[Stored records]

---

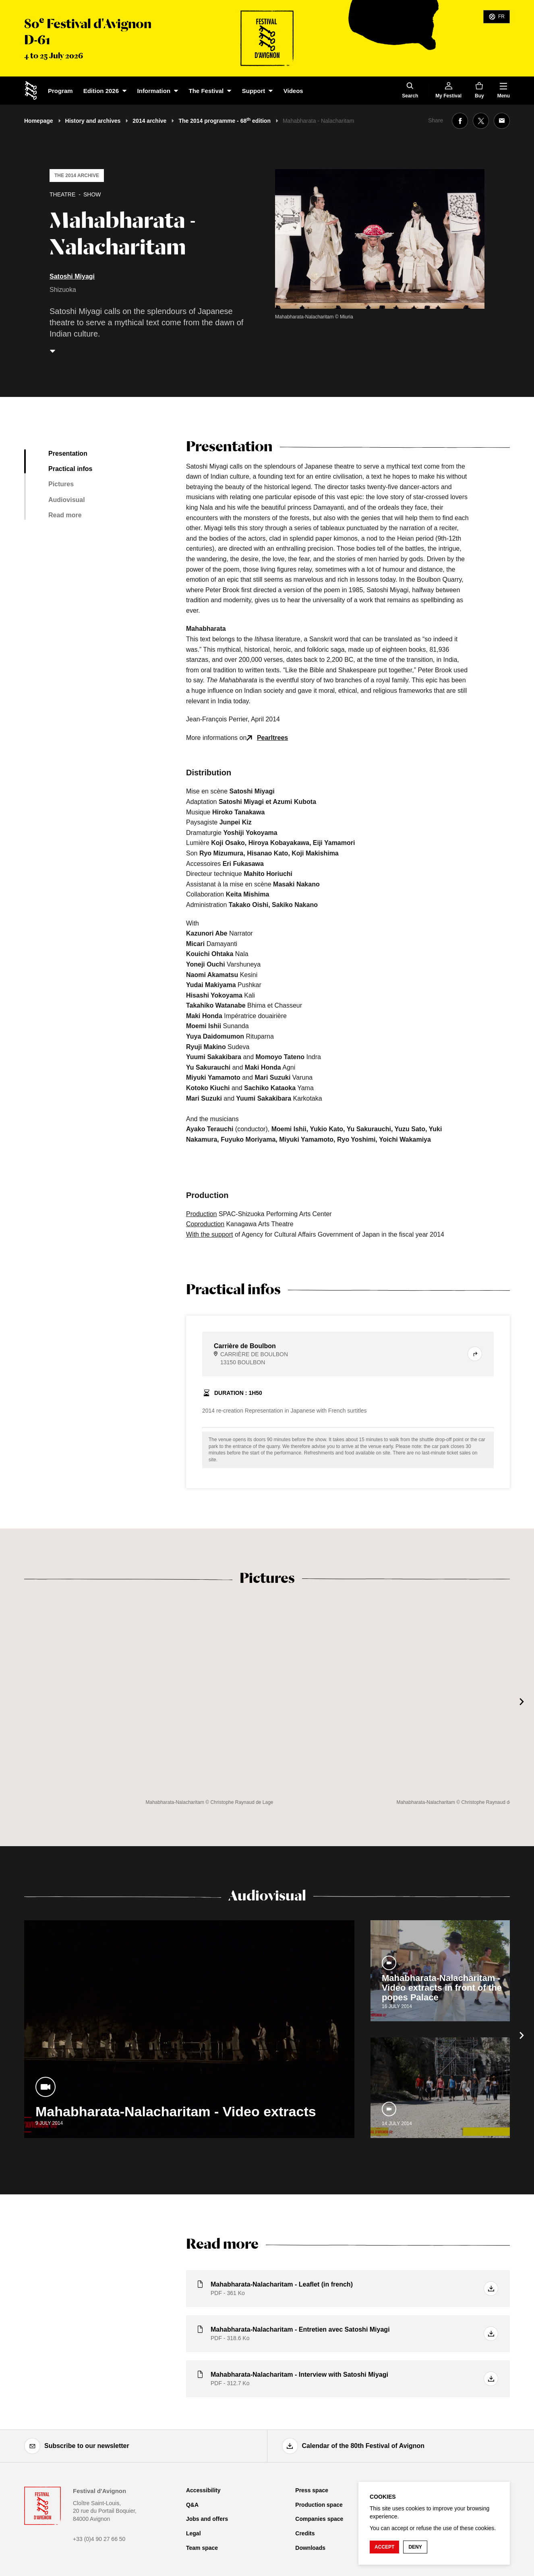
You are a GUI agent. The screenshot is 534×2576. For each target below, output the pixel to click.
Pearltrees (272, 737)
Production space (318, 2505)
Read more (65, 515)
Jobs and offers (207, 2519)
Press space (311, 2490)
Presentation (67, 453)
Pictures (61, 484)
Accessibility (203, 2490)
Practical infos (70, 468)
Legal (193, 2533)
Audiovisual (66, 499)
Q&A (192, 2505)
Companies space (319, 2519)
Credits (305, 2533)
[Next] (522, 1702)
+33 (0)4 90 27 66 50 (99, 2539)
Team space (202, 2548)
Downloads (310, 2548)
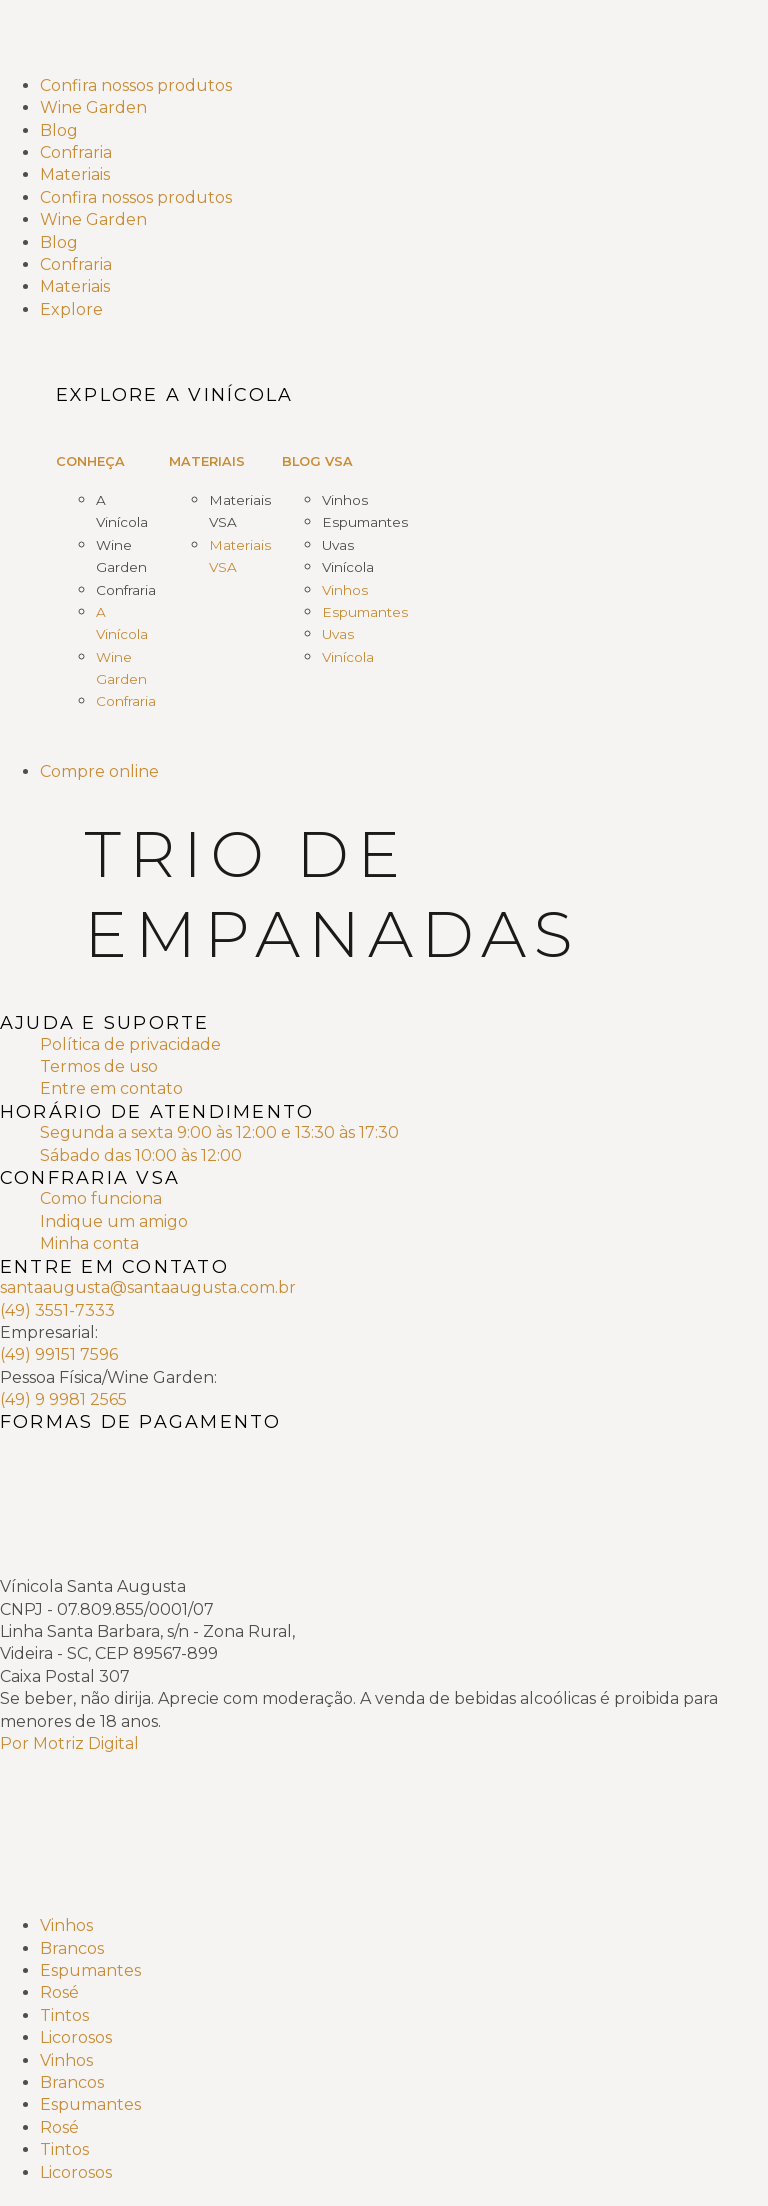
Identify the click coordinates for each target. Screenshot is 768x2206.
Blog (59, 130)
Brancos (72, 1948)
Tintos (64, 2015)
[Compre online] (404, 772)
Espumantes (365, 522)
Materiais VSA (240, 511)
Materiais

---

What is needed
Run a filter over the data above and keep each line that contains the word "click".

Reply to the task
You are a GUI agent. The screenshot is 534×2576. For each target below, output the pixel to click.
Identify the click coordinates for each target. Screenshot is 768x2206.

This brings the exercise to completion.